The Labor Government has given expanded powers to the Essential Services Commission (ESC) to better protect customers living in high-rise apartments, retirement villages and caravan parks – as well as small business operators in shopping centres.
The Labor Government has more than doubled the threshold at which a household can be disconnected – from $132 to $300 – as part of its overhaul of the ESC’s Payment Difficulty Framework.
Electricity retailers will now be able to offer a ‘multi-rate’ tariff for solar – reflecting the value of the electricity generated – with some families able to receive 29 c/kWh during peak periods.
Victorians in apartments are growing in number and often have fewer rights than other electricity consumers, with difficulty identifying who their electricity provider was and no access to help to resolve complaints.
A new register administered by the ESC means they can now find out who their provider is, and they will also now have access to the Energy and Water Ombudsman (Victoria).

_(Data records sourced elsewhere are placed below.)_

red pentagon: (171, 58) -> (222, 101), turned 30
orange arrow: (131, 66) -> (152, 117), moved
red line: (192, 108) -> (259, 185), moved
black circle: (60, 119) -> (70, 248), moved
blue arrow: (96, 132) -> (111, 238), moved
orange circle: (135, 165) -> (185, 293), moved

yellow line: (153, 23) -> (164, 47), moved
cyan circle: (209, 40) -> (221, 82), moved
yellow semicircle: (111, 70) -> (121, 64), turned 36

The independent Energy and Water Ombudsman resolves disputes between customers and their energy companies, and is free to access for customers.
Customers experiencing difficulties in resolving disputes with their embedded network should contact the ombudsman on 1800 500 509 for assistance.

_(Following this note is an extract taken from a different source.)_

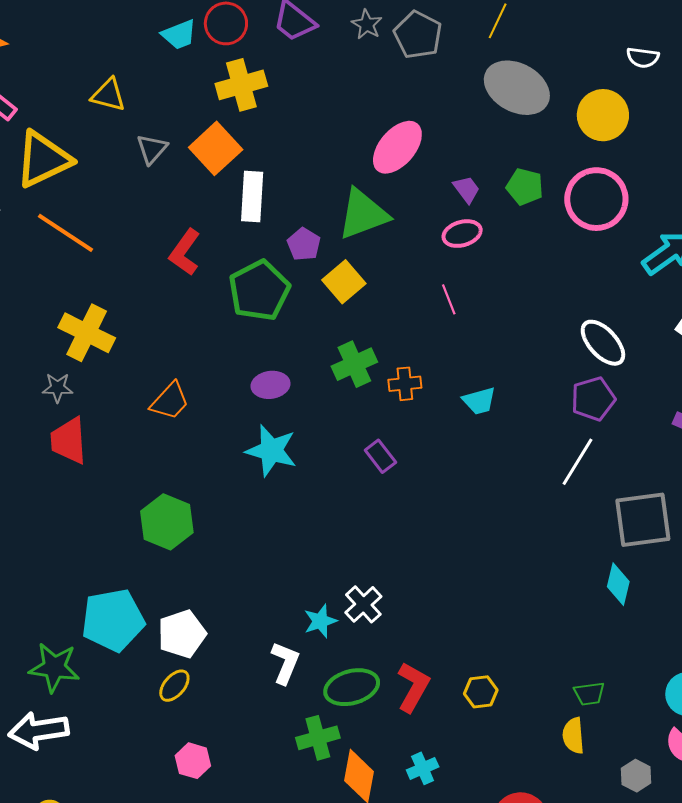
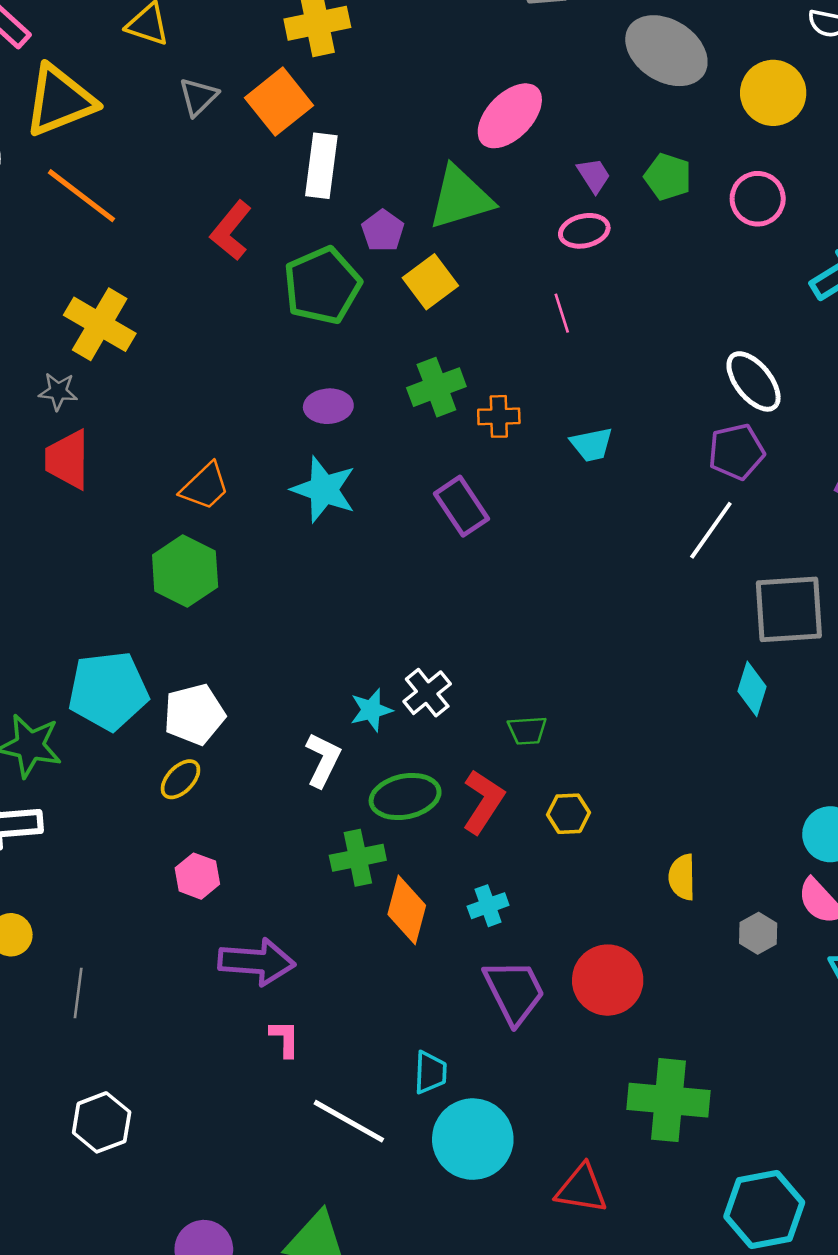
pink circle: (596, 199) -> (758, 199), size x0.7
orange trapezoid: (170, 401) -> (205, 486), moved
purple rectangle: (380, 456) -> (462, 506), size x1.4
green trapezoid: (589, 694) -> (527, 730), moved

The online register for embedded networks is available on the (ESC) website at .
Quotes attributable to Minister for Energy, Environment and Climate Change Lily D’Ambrosio
“Our changes will ensure all Victorians have the same access to a free, independent dispute resolution service as everyone else.”
“The Liberals left our electricity market in shambles, with record levels of disconnections. We’re fixing their mess, providing more protection and help for all Victorians as we transition to a new energy future.”